In the weeks following the assassination of Charlie Kirk, the media of the world treated us to a spectacle of tragedy and martyrdom.
We were told that ‘now is not the time for political partisanship’; that regardless of his politics, Kirk was a hero who fought, and died, for freedom of speech.
So this is not normal!!! https://t.co/jA9rJZK690
— Fiona Lali (@fiona_lali) September 18, 2025
This pressure, of course, is only ever applied one way – not to Erika Kirk selling “never surrender” merchandise, or Elon Musk proclaiming that “it’s kill or be killed”.
Debate
Debate, we are told, is the bedrock of democracy. In the liberal fantasy pushed by the establishment, ideas compete on a level playing field: each view jostling with another in the ‘marketplace of ideas’.
But freedom of expression is not a universal right; some are more ‘free’ than others. Marx explained a long time ago that so-called “human rights” – what Marxists call bourgeois democratic rights – are essentially abstract.
As soon as they are translated into action – the minute that they start to threaten the establishment and the interests of the wealthy – these rights will be constrained by those in power.
The extent that we do have the right to free speech therefore depends entirely on the class balance of forces. That is to say, if the working class and young people fight seriously to defend these rights, they can force the bourgeois state to concede them.
We saw this recently in Nepal, where the ruling class’s social media ban sparked a ‘Gen-Z uprising’, which toppled the entire government.
However, even in this case, real freedom of speech is still greatly constrained by wealth. Under capitalism, the question becomes not ‘are you allowed to have your voice heard?’, but ‘can you afford to?’.
Hypocrisy
Take Kirk himself. At 18, he was catapulted straight to the Republican National Convention, where he won the financial backing of billionaires like Foster Friess.

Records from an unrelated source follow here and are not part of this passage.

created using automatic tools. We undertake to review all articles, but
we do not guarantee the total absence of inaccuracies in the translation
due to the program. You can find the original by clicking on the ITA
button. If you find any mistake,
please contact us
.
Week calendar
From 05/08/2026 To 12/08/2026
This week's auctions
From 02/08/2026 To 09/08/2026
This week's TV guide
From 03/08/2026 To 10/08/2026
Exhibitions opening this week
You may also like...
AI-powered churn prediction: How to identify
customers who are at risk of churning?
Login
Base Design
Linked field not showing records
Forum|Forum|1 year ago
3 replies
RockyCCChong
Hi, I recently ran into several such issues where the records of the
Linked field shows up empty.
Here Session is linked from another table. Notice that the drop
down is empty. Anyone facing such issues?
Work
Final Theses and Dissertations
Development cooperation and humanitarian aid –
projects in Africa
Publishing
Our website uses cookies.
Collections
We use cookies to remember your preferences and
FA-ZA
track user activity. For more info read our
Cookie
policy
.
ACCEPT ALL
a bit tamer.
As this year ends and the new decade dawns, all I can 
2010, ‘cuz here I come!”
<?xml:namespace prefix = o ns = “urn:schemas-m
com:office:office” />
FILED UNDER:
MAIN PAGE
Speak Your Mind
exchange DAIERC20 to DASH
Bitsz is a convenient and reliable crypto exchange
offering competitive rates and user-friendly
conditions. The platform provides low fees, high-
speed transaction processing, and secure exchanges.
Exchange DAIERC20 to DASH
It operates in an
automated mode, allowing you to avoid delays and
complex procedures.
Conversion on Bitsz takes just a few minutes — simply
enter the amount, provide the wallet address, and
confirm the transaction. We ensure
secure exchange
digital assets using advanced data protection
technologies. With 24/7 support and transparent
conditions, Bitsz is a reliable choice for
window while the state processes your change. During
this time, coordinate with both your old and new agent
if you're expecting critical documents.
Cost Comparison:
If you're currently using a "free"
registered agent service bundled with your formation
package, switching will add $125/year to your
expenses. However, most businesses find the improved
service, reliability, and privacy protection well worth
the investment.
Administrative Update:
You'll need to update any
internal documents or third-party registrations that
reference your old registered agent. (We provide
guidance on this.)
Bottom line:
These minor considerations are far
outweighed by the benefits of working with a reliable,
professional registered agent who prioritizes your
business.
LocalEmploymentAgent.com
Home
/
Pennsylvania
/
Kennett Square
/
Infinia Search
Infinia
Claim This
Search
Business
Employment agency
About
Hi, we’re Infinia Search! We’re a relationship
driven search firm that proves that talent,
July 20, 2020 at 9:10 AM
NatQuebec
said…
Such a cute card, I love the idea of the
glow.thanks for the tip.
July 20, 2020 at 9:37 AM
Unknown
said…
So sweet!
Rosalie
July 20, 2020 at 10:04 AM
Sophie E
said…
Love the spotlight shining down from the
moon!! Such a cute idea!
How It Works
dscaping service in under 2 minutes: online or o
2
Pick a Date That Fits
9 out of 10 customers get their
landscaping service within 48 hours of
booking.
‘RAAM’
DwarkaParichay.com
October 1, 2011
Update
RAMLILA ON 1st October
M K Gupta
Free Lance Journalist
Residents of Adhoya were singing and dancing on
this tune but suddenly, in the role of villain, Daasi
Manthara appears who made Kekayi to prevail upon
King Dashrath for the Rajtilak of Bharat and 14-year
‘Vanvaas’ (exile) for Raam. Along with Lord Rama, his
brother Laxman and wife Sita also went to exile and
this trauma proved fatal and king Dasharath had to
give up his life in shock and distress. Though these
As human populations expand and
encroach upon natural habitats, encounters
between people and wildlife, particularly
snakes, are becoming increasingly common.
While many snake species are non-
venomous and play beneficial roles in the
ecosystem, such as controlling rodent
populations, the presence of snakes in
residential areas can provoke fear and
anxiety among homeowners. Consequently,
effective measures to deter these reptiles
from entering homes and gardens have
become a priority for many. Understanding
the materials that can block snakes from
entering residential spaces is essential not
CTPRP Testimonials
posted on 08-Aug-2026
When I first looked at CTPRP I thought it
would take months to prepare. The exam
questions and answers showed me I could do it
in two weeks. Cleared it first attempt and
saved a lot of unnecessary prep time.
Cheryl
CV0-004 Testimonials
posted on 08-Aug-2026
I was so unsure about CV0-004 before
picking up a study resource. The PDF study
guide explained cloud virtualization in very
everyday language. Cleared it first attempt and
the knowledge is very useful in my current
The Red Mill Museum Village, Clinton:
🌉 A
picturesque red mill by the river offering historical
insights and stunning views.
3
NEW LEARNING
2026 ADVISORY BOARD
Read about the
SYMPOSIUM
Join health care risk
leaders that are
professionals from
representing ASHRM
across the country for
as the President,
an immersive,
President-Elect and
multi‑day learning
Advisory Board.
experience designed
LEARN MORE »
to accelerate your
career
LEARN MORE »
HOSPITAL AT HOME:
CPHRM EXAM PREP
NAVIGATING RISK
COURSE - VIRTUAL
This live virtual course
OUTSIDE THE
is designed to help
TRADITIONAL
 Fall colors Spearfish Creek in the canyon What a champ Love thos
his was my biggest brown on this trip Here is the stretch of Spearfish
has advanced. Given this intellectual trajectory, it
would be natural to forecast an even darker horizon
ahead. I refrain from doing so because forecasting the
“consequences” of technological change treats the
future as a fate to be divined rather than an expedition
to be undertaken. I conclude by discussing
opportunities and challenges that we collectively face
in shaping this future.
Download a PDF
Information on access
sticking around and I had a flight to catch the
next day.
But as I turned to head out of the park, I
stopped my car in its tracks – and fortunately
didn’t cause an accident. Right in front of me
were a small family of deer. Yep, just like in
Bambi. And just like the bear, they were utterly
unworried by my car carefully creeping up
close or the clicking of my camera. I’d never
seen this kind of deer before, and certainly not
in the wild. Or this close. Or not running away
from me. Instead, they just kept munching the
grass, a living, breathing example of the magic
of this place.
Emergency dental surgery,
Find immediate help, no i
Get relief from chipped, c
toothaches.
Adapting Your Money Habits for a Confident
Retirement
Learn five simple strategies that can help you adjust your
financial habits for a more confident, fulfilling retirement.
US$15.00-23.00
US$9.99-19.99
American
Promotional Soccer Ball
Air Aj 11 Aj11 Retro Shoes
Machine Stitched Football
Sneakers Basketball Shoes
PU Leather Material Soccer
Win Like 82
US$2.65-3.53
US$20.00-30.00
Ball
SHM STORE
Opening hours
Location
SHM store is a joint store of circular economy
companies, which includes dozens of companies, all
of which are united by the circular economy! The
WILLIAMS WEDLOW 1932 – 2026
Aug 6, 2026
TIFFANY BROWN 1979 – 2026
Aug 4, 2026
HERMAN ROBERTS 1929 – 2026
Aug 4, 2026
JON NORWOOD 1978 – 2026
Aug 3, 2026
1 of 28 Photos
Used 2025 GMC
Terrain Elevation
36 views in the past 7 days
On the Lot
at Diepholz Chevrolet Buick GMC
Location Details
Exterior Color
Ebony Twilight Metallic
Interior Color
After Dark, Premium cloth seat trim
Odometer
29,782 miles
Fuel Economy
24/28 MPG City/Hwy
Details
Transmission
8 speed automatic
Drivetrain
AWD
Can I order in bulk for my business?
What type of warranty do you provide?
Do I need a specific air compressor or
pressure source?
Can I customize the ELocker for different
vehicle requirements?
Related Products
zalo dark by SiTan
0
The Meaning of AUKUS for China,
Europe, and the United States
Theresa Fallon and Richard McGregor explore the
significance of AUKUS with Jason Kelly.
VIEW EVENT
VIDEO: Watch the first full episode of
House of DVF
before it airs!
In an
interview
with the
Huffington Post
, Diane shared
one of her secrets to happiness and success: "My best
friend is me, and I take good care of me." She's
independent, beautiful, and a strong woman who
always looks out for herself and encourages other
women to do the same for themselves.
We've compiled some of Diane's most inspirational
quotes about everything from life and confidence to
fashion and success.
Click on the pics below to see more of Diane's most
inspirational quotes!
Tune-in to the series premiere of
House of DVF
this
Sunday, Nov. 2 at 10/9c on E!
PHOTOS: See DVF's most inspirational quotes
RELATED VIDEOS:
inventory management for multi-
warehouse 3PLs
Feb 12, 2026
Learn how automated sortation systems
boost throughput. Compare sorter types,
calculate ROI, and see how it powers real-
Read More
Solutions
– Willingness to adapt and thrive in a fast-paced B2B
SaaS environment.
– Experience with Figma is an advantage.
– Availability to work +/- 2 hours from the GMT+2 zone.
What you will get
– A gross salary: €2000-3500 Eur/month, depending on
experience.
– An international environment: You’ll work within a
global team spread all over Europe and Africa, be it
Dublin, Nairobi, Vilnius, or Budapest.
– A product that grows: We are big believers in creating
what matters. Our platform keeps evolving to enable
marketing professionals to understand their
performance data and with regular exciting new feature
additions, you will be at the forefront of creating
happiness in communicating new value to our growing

He was bought and paid-for by a part of the Republican establishment, to whip up divisive culture wars, particularly at universities.
He was merrily invited onto every campus in the US to carry out his parody of ‘debate’. Watch any of them, and you will see a man who never answers a straightforward question directly, throwing out shallow ‘gotchas’ designed to catch out teenagers.
Meanwhile, those who stand in solidarity with Palestine are hounded off campuses by violent cops, and smeared in the ‘free press’ as antisemites.
Demonstrations are banned in the name of ‘public safety’ – a threshold conveniently defined by the very institutions tasked with defending the status quo.
Israel is a terrorist state, acting with the backing of the biggest terrorists on the planet – The US ruling class.
— Fiona Lali (@fiona_lali) September 9, 2025
‘No platforming’ is brandished selectively, not against the right-wing shock-jocks who openly lie to promote their ideas, but against movements that dare to criticise the crimes of the ruling class.
Despite all of their whining about ‘cancel culture’, right wingers are typically free to spew their nonsense unopposed.
It’s those on the left – those who stand against imperialism, capitalism, and oppression – who get ‘cancelled’ most of all. This can often mean social media harassment, being suspended from university, and even losing a job.
Whose freedom?
Kirk’s career exposes the lie that anyone can compete equally in the realm of ideas: he demonstrated not free speech, but speech that is purchased, packaged, and weaponised by capitalism and its defenders.
Elon Musk, another self-styled ‘free speech absolutist’, bought Twitter/X under the banner of liberating speech. In practice, he has weaponised the platform to amplify racist conspiracy theories like the ‘great replacement’ – all while throttling dissent from the left.
He constantly edits his own AI, ‘Grok’, to prevent it becoming “cringe” and “woke”. Meanwhile, left wingers find their accounts suspended, shadow-banned, or targeted by trolls.
Elsewhere, Mark Zuckerberg and other tech oligarchs collaborate openly with state agencies, feeding surveillance services with user data, while dictating the limits of online debate.
The establishment proclaims that a free press is essential to a healthy democracy. Yet what is healthy about media monopolies owned by billionaires? What is free about speech policed by algorithms tuned to the demands of advertisers, bankers, and the Pentagon?
When journalists toe the ruling class line, they are celebrated as defenders of democracy. When they expose the crimes of imperialism, they are silenced, sacked, or worse.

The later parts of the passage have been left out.